Write out exactly, and only, the lines from the one containing "Send Inquiry" through the last line of the listing below.

===== Data records =====

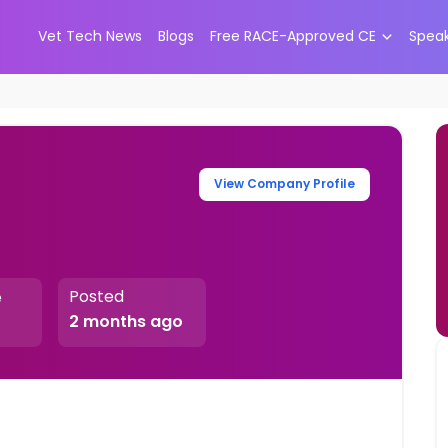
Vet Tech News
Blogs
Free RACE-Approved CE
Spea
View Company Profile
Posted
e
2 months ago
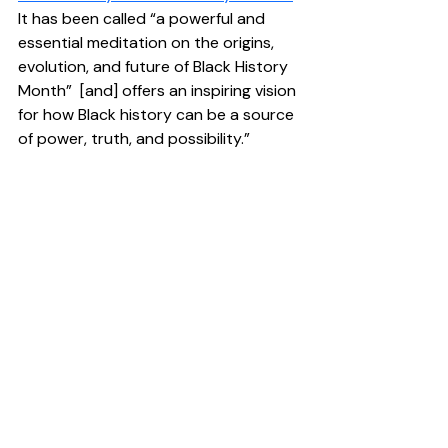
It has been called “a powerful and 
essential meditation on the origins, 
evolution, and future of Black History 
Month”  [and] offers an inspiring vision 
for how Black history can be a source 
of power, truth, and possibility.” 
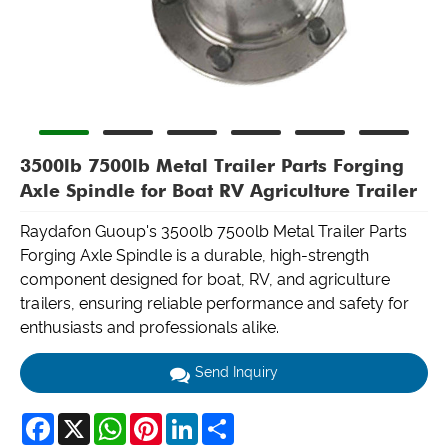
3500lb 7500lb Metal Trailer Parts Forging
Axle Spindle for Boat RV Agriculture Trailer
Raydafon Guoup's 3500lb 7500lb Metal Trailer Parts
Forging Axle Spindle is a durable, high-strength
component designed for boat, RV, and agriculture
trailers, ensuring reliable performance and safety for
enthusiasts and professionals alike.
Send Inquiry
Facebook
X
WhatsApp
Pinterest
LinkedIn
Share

=====

◆ **Answer space**
Send Inquiry
Facebook
X
WhatsApp
Pinterest
LinkedIn
Share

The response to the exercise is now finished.